Mildred, just stepping out of the elevator, also caught the distant rumble of gunfire.

Not knowing what it might portend, she hesitated, licking her dry lips.

And finally began to walk up the main passage.

IT WAS 939, and Krysty threw the lever to close the double sec doors on the control room. Dean and Michael were standing close behind her, looking nervously around the blind bend of the winding corridor to their right.

“Let’s go and see what we can see,” she suggested.

Back in the heart of the deserted mat-trans unit, the cherry-red chamber door was just swinging silently shut for the sixth and last time.

THE TORRENT OF nuclear missiles that defiled the earth during the brief holocaust did more than cull most human beings on the planet.

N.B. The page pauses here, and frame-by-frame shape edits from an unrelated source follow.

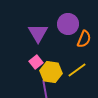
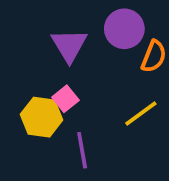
yellow hexagon: (51, 72) -> (42, 117), moved

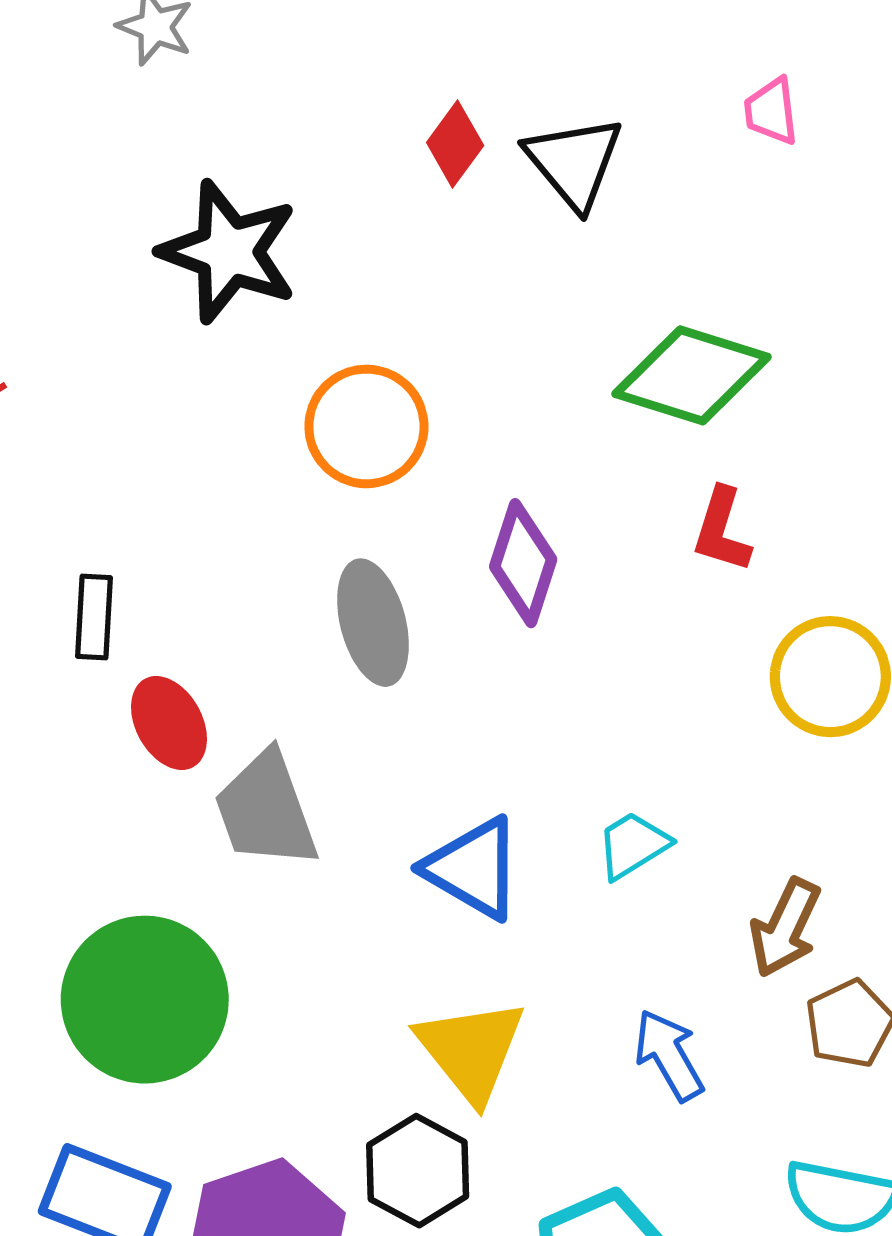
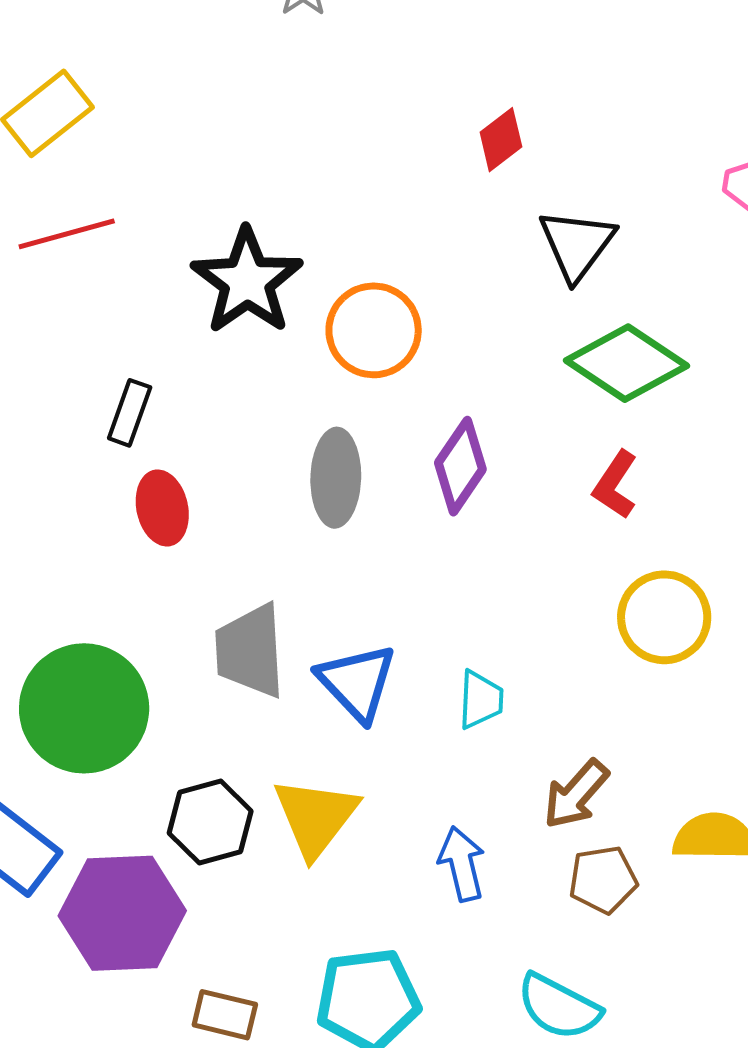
black triangle: (574, 162) -> (577, 244), moved
black star: (229, 252) -> (247, 281), moved
gray trapezoid: (266, 810) -> (250, 651), moved
cyan trapezoid: (633, 845) -> (481, 700), turned 108
black hexagon: (418, 1171) -> (210, 822), moved

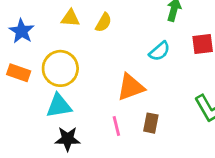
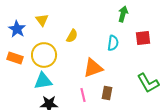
yellow triangle: (70, 18) -> (42, 20), moved, turned 48
yellow semicircle: (103, 22) -> (72, 36), moved
cyan semicircle: (159, 51) -> (113, 43), turned -42

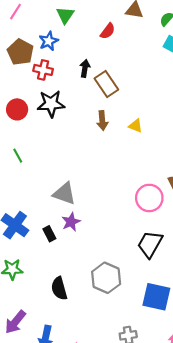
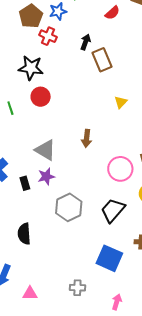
black star: (51, 104) -> (31, 68), moved
red circle: (17, 109) -> (41, 97), moved
brown arrow: (102, 120) -> (87, 138), moved
yellow triangle: (136, 126) -> (121, 102), turned 40
gray hexagon: (106, 278) -> (69, 207), moved

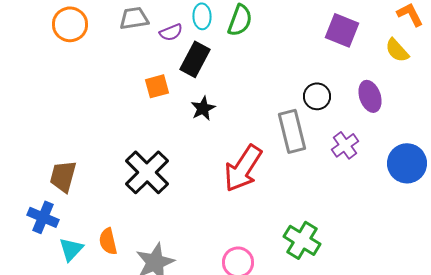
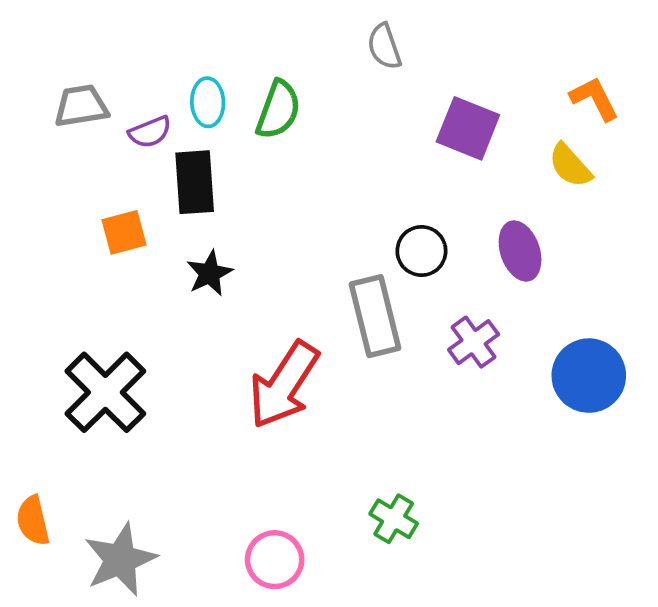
black rectangle: (195, 59) -> (195, 182), turned -32
green cross: (302, 240) -> (394, 519), size x0.7

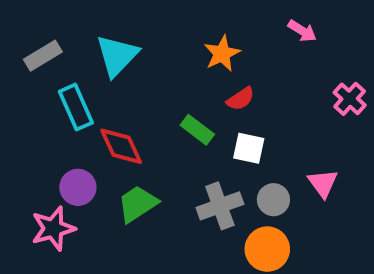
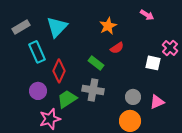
red diamond: (121, 146) -> (59, 71), turned 50
white square: (249, 148) -> (153, 63), moved
pink triangle: (323, 183) -> (157, 102), moved, turned 42
gray cross: (220, 206) -> (93, 90), moved, turned 30
pink star: (53, 229) -> (50, 119), moved

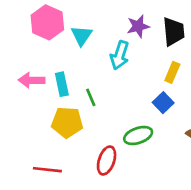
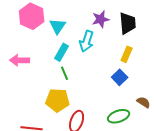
cyan rectangle: (62, 84) -> (62, 52), moved, turned 42
yellow pentagon: (67, 122) -> (58, 100), moved
green ellipse: (138, 135) -> (119, 116), moved

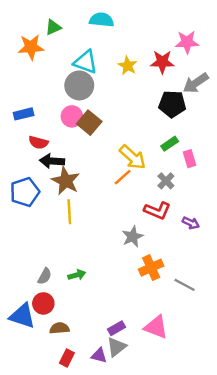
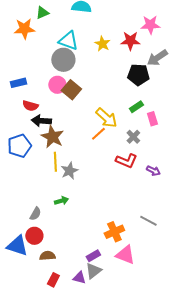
gray star: (133, 237) -> (69, 171), moved
orange cross: (151, 268) -> (114, 232), moved
green arrow: (77, 275) -> (61, 201), moved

It also slaughtered a vast percentage of all living things, animal and vegetable. Food chains were destroyed or distorted, and the fragile ecostructure was tilted and changed for the rest of eternity.

Landscapes were altered. Volcanoes, long extinct, found ferocious new life and the earthquakes raged, tilting tectonic plates that raised valleys and leveled mountains. There were lagoons where there had been deserts, and forests where there had been flat plains. Much of California slid into the Pacific, and cities fell and vanished.

After four generations, the underlying effects of the nuking were still running rampant. The first mutations had been more subtle, but the deviations from what had once been the norm grew ever more gross.

Plants, fish, birds and reptiles, everything that walked or crawled or burrowed or ran or swam or flew was altered.

Muties.

Most visible as you traveled through Deathlands were the humanoid muties.

Ryan had seen most of them, fought and killed plenty of them.

But he’d never come across anything quite like the creature that stood within the room, staring blankly back at him.